Through the cross of Christ God means to draw out of our souls fervent praise to him for delivering us from the fire of God’s wrath to come (1 Thess 1:10). 

Hear the good news of the Gospel: God’s love for you is not because you are without sin but because you are a sinner for whom Christ died. Your faith rests not on what you do or don’t do but in what Christ has done for you on the cross. “Between you and the thunderclouds of God’s coming wrath stands the cross” (J.I. Packer). 

Leon Morris writes, “Unpalatable though it may be, our sins, my sins, are the object of God’s wrath. We must realize that every sin is displeasing to God and that unless something is done about the evil we have committed we face ultimately nothing less than the divine anger.”

The holy justice of God displayed in the cross is meant by God not only to humble you but also to become the anchor of your soul. 

If God is just and you are outside of Christ that means that God must punish you.
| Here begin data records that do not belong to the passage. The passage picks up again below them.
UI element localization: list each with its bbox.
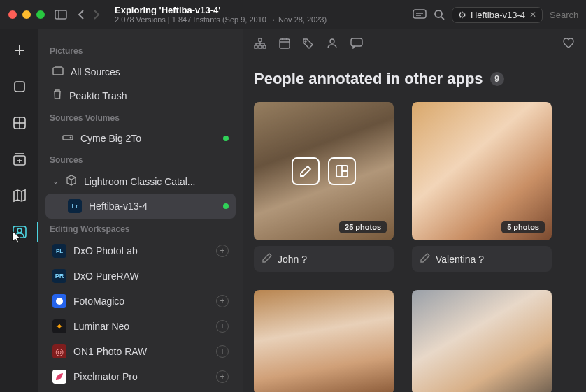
item-label: Lightroom Classic Catal...	[84, 176, 196, 187]
add-button[interactable]: +	[216, 370, 229, 383]
person-thumbnail[interactable]: 5 photos	[412, 102, 552, 240]
window-maximize-button[interactable]	[36, 10, 45, 19]
chat-bubble-icon[interactable]	[350, 38, 363, 52]
traffic-lights	[8, 10, 45, 19]
svg-point-39	[305, 41, 306, 42]
person-card[interactable]	[254, 290, 394, 392]
clear-filter-icon[interactable]: ✕	[529, 10, 536, 20]
sidebar-item-on1-photo-raw[interactable]: ◎ ON1 Photo RAW +	[45, 339, 236, 364]
sidebar-item-trash[interactable]: Peakto Trash	[45, 83, 236, 108]
rail-map-icon[interactable]	[10, 186, 29, 205]
grid-overlay-button[interactable]	[328, 157, 356, 185]
add-button[interactable]: +	[216, 295, 229, 307]
search-pill-text: Heftiba-v13-4	[471, 10, 525, 20]
person-caption[interactable]: Valentina ?	[412, 246, 552, 272]
sidebar-item-catalog[interactable]: ⌄ Lightroom Classic Catal...	[45, 169, 236, 194]
rail-square-icon[interactable]	[10, 77, 29, 96]
dxo-pureraw-icon: PR	[52, 269, 66, 283]
title-group: Exploring 'Heftiba-v13-4' 2 078 Versions…	[115, 5, 403, 25]
rail-people-icon[interactable]	[10, 222, 29, 242]
section-sources-volumes: Sources Volumes	[45, 108, 236, 127]
svg-line-6	[441, 17, 444, 20]
content-area: People annotated in other apps 9 25	[243, 29, 586, 392]
item-label: DxO PureRAW	[73, 270, 139, 282]
pixelmator-icon	[52, 370, 66, 384]
pill-gear-icon: ⚙	[458, 10, 466, 20]
section-editing-workspaces: Editing Workspaces	[45, 219, 236, 238]
search-filter-pill[interactable]: ⚙ Heftiba-v13-4 ✕	[452, 7, 543, 23]
search-icon[interactable]	[434, 9, 445, 20]
item-label: Pixelmator Pro	[73, 371, 138, 382]
person-icon[interactable]	[327, 38, 338, 52]
person-card[interactable]: 25 photos John ?	[254, 102, 394, 272]
svg-rect-27	[255, 45, 257, 48]
luminar-icon: ✦	[52, 319, 66, 333]
nav-forward-button[interactable]	[92, 9, 101, 20]
person-thumbnail[interactable]: 25 photos	[254, 102, 394, 240]
svg-rect-41	[351, 38, 362, 46]
window-minimize-button[interactable]	[22, 10, 31, 19]
pencil-icon	[420, 253, 430, 265]
svg-point-40	[330, 39, 334, 43]
item-label: FotoMagico	[73, 296, 124, 307]
titlebar: Exploring 'Heftiba-v13-4' 2 078 Versions…	[0, 0, 586, 29]
person-card[interactable]	[412, 290, 552, 392]
rail-grid-icon[interactable]	[10, 113, 29, 133]
sidebar-item-volume[interactable]: Cyme Big 2To	[45, 127, 236, 150]
add-button[interactable]: +	[216, 245, 229, 257]
person-thumbnail[interactable]	[254, 290, 394, 392]
window-subtitle: 2 078 Versions | 1 847 Instants (Sep 9, …	[115, 15, 403, 24]
svg-rect-28	[259, 45, 262, 48]
person-thumbnail[interactable]	[412, 290, 552, 392]
svg-point-5	[435, 10, 442, 17]
calendar-icon[interactable]	[279, 38, 290, 52]
on1-icon: ◎	[52, 344, 66, 358]
lightroom-icon: Lr	[68, 199, 82, 213]
photo-count-badge: 25 photos	[339, 221, 387, 233]
page-heading: People annotated in other apps	[254, 70, 483, 88]
search-input[interactable]	[550, 10, 578, 20]
item-label: All Sources	[71, 66, 120, 78]
edit-overlay-button[interactable]	[292, 157, 320, 185]
sidebar-item-dxo-photolab[interactable]: PL DxO PhotoLab +	[45, 238, 236, 263]
sidebar-item-all-sources[interactable]: All Sources	[45, 60, 236, 83]
sidebar-item-pixelmator-pro[interactable]: Pixelmator Pro +	[45, 364, 236, 389]
svg-rect-29	[263, 45, 266, 48]
window-close-button[interactable]	[8, 10, 17, 19]
svg-rect-0	[55, 10, 66, 19]
content-toolbar	[243, 29, 586, 60]
sidebar: Pictures All Sources Peakto Trash Source…	[38, 29, 243, 392]
section-albums: Albums	[45, 389, 236, 392]
thumbnail-overlay	[254, 102, 394, 240]
heart-icon[interactable]	[562, 38, 575, 52]
svg-rect-21	[53, 68, 63, 75]
disk-icon	[62, 133, 73, 144]
sidebar-item-fotomagico[interactable]: FotoMagico +	[45, 289, 236, 314]
svg-point-20	[17, 228, 22, 233]
item-label: Cyme Big 2To	[80, 133, 141, 144]
status-dot	[223, 203, 229, 209]
tag-icon[interactable]	[303, 38, 314, 52]
people-grid: 25 photos John ? 5 photos	[243, 95, 586, 392]
person-card[interactable]: 5 photos Valentina ?	[412, 102, 552, 272]
rail-add-button[interactable]	[10, 41, 29, 60]
svg-rect-2	[413, 10, 426, 18]
sidebar-item-dxo-pureraw[interactable]: PR DxO PureRAW	[45, 263, 236, 289]
nav-back-button[interactable]	[77, 9, 85, 20]
item-label: Peakto Trash	[69, 90, 127, 101]
chevron-down-icon[interactable]: ⌄	[52, 177, 59, 186]
item-label: DxO PhotoLab	[73, 245, 138, 256]
hierarchy-icon[interactable]	[254, 38, 266, 52]
add-button[interactable]: +	[216, 345, 229, 358]
sidebar-toggle-icon[interactable]	[55, 10, 67, 20]
rail-collection-icon[interactable]	[10, 150, 29, 169]
photo-count-badge: 5 photos	[501, 221, 545, 233]
sidebar-item-luminar-neo[interactable]: ✦ Luminar Neo +	[45, 314, 236, 339]
add-button[interactable]: +	[216, 320, 229, 333]
person-caption[interactable]: John ?	[254, 246, 394, 272]
sidebar-item-catalog-child[interactable]: Lr Heftiba-v13-4	[45, 194, 236, 219]
stack-icon	[52, 66, 64, 78]
svg-rect-26	[259, 38, 262, 41]
chat-icon[interactable]	[413, 9, 427, 20]
heading-row: People annotated in other apps 9	[243, 60, 586, 95]
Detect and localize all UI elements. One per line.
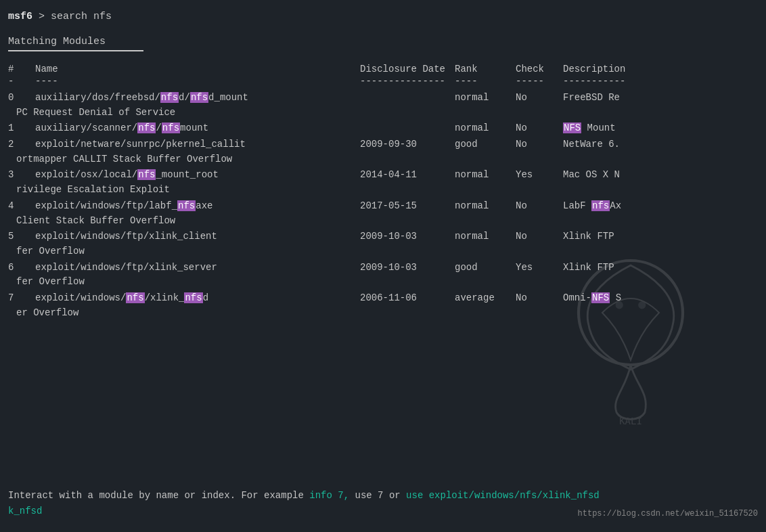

He cannot do anything but punish you. But the Good News is that since Jesus has already been punished for you on the cross, this means that God cannot punish you! In fact if God punished you now for your sin that would make God unjust--because God cannot demand double payment for the one debt that Jesus has already paid in full. That would be double jeopardy.

The holy justice of God displayed in the cross is meant by God not only to humble you but also to become the anchor of your soul. 

Leon Morris writes, “Part of what Christ did on the cross was propitiation, the taking of such action that wrath no longer works against us. He had made the offering that turns away wrath and as we put our trust in Him we need fear it no more. This means a wonderful assurance of peace for the Christian. In the end we have nothing to fear, for ‘He is the propitiation for our sins.’” 

If you have faith in Christ God’s wrath can never touch you. This means you are no longer awaiting a future verdict from God regarding your sin. The verdict has already been made. You are forgiven and loved in Christ forever because of the cross. 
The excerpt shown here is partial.